Mais si nous devons faire le constat que le capitalisme est capable de se renforcer, par essence, des crises qu’il traverse, ce constat ne doit nous conduire ni au renoncement, ni à la désespérance. Preuve en est le travail que mènent depuis cinq mois, une vingtaine de syndicats et associations pour construire ensemble des alternatives à la crise écologique et sociale. L’intention d’un front commun, dont il faut convenir qu’il procède d’une coopération inédite dans des temps où les divisions scindent le mouvement syndical et associatif, se traduit désormais par la proposition de 34 mesures concrètes pour un « plan de sortie de crise ». Il démontre que les alternatives au capitalisme néolibéral sont possibles aux conditions du choix politique de leur mise en œuvre.

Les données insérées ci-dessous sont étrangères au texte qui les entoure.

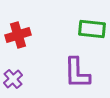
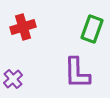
green rectangle: rotated 76 degrees counterclockwise
red cross: moved 5 px right, 8 px up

Si la volonté de penser le monde de demain n’est évidemment pas chose nouvelle, elle se dessine aujourd’hui avec la perspective de l’urgence absolue de devoir dépasser nos clivages, nos divisions, nos querelles. C’est avec cette perspective que nous devons soumettre au débat commun ces 34 mesures et vouloir en faire l’occasion de penser les transformations qui permettraient de favoriser la transition écologique et la justice sociale.
La responsabilité de l’Institut de recherches de la FSU est d’y coopérer. Il doit contribuer à construire ce front commun en mettant ses analyses, débats et recherches au service de l’information et de la formation des militants. Rien ne sera davantage nécessaire dans les temps à venir que de soutenir les actions, les luttes et les mobilisations par l’analyse critique de nos sociétés et de leurs idéologies.
Le prochain numéro de Regards croisés sera le signe visible de cet engagement de l’Institut : une vingtaine de chercheurs et responsables syndicaux interrogent l’avenir du mouvement social et du syndicalisme et nul doute qu’ils contribuent ainsi à cette immense tâche commune qui est la nôtre : permettre l’intelligibilité et l’appropriation de nos recherches par les militants.
Plus que jamais, le temps est venu de penser ensemble les espérances d’un monde nouveau.